For a romance writer whose books so far all feature a man and a woman meeting, talking, feeling a mutual romantic and sexual attraction, coming up with reasons why they can’t be together, and then deciding to clear out the necessary obstacles and declare their love for each other because it’s worth it (with the dude usually in glasses to boot), I like to think of myself as not a very formulaic writer. To give you an example: when I was working on the marketing for The Hand You’re Dealt, I got feedback along the lines of: “Wait, your hero’s not a billionaire? I mean, you’ve already got him in Vegas, and wealthy; why not just make him a billionaire?” The official answer was, because while professional poker players who work hard and get good at their game can make millions, as Pete does, but they do not make billions; I would have had to either change his profession, and therefore change him, or force the reader to suspend disbelief more than I like to. But the real answer was: because I’m stubborn. I had Pete in my head, and I wanted him to be himself and find love, and he was not a billionaire. There are lots and lots of readers who enjoy billionaire romances, and I’m cutting myself off from that audience. But I’m also making a choice that an LLM would not make.

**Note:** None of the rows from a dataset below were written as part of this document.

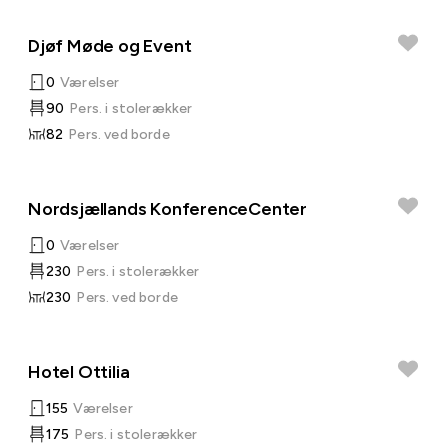
Djøf Møde og Event
0
Værelser
90
Pers. i stolerækker
82
Pers. ved borde
Nordsjællands KonferenceCenter
0
Værelser
230
Pers. i stolerækker
230
Pers. ved borde
Hotel Ottilia
155
Værelser
175
Pers. i stolerækker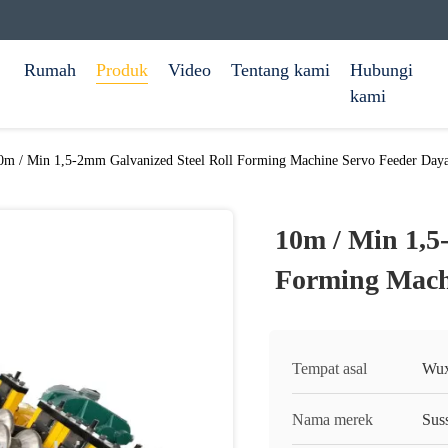
Rumah
Produk
Video
Tentang kami
Hubungi
kami
0m / Min 1,5-2mm Galvanized Steel Roll Forming Machine Servo Feeder Day
10m / Min 1,5
Forming Mach
Tempat asal
Wux
Nama merek
Sus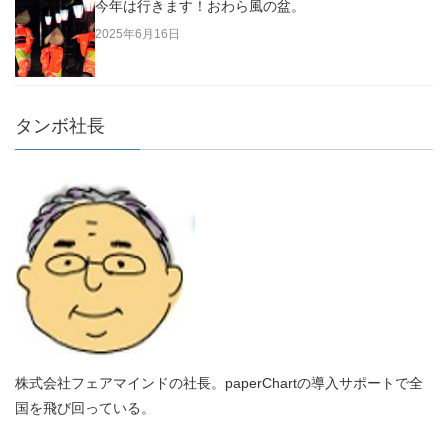
今年は行きます！おわら風の盆。
2025年6月16日
タンボ社長
株式会社フェアマインドの社長。paperChartの導入サポートで全
国を飛び回っている。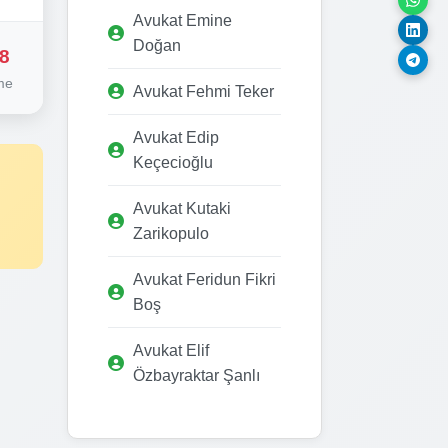
Avukat Emine
Doğan
8
me
Avukat Fehmi Teker
Avukat Edip
Keçecioğlu
Avukat Kutaki
Zarikopulo
Avukat Feridun Fikri
Boş
Avukat Elif
Özbayraktar Şanlı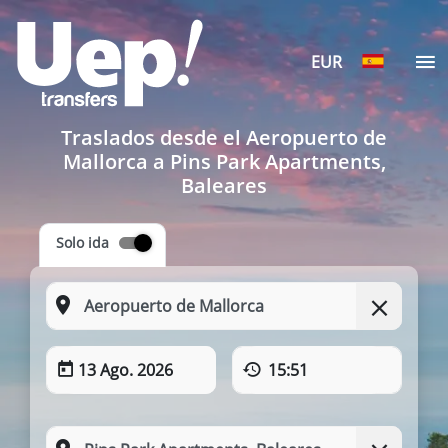
EUR
Traslados desde el Aeropuerto de
Mallorca a Pins Park Apartments,
Baleares
Solo ida
13 Ago. 2026
15:51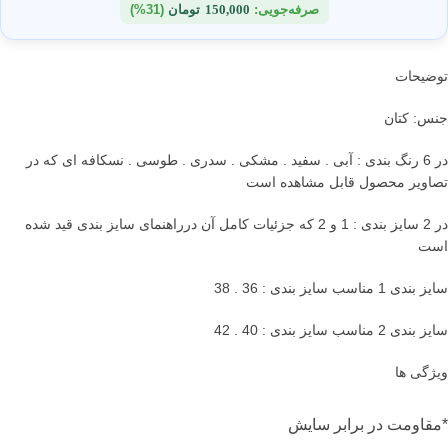
صرفه‌جویی:
150,000
تومان
(31%)
توضیحات
جنس: کتان
در 6 رنگ بندی : آبی . سفید . مشکی . سدری . طوسی . نسکافه ای که در
تصاویر محصول قابل مشاهده است
در 2 سایز بندی : 1 و 2 که جزئیات کامل آن درراهنمای سایز بندی قید شده
است
سایز بندی 1 مناسب سایز بندی : 36 . 38
سایز بندی 2 مناسب سایز بندی : 40 . 42
ویژگی ها
*مقاومت در برابر سایش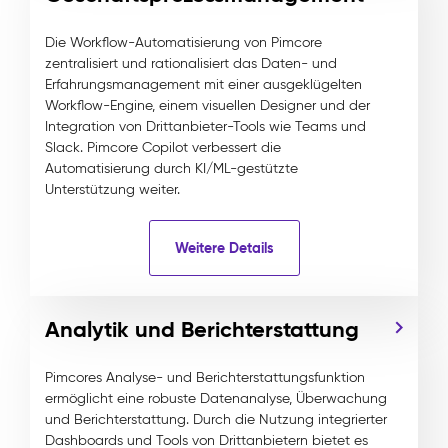
Die Workflow-Automatisierung von Pimcore
zentralisiert und rationalisiert das Daten- und
Erfahrungsmanagement mit einer ausgeklügelten
Workflow-Engine, einem visuellen Designer und der
Integration von Drittanbieter-Tools wie Teams und
Slack. Pimcore Copilot verbessert die
Automatisierung durch KI/ML-gestützte
Unterstützung weiter.
Weitere Details
Analytik und Berichterstattung
Pimcores Analyse- und Berichterstattungsfunktion
ermöglicht eine robuste Datenanalyse, Überwachung
und Berichterstattung. Durch die Nutzung integrierter
Dashboards und Tools von Drittanbietern bietet es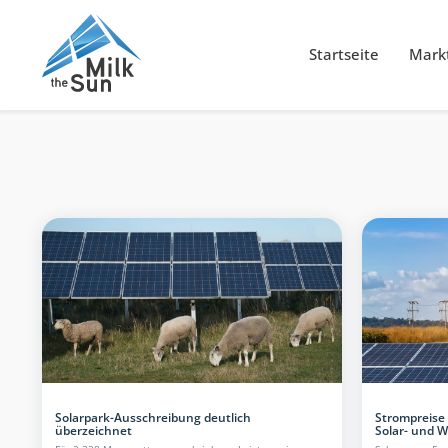
Startseite
Markt
Solarpark-Ausschreibung deutlich
Strompreise
überzeichnet
Solar- und W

So I don’t plan to use the LLM story- or text-generation engines, not because I’m morally opposed to them, but because that’s not where my comparative advantage lies. I cannot write a structured romance plot better than LLMs, but I can be me. I suppose it’s possible that someday I’ll have published so many novels, and be so in demand, that it’ll be worth someone’s time to train an LLM on my work and produce writing that’s even more me than I am: a Josie-bot. But honestly, that’s less of a risk than of my burning out long before then because I haven’t found an audience–and that risk exists whether LLMs are on the scene or not; that risk has always existed.

So that’s why I’m not afraid of AI putting me and my tiny little publishing empire out of business. But everyone’s going to make this calculation differently, and we’re all going to have to change our calculations as the LLMs change. And yes, you absolutely should assume that anything you put online for free going forward, from fanfic to blog posts to Tweets, is being scraped for LLM training (including by LLMs whose holding companies aren’t subject to US or EU copyright laws). That may leave you angry, or be only worth a shrug; either way it’s worth keeping in mind.

* it just occurred to me: Charles thinks the sudo in Sudowrite is supposed to echo “pseudo,” but sudo in Unix is also the command you use to become “root” and override the computer’s safeguards. It may thus be meant to imply more control by the user over the output, not less.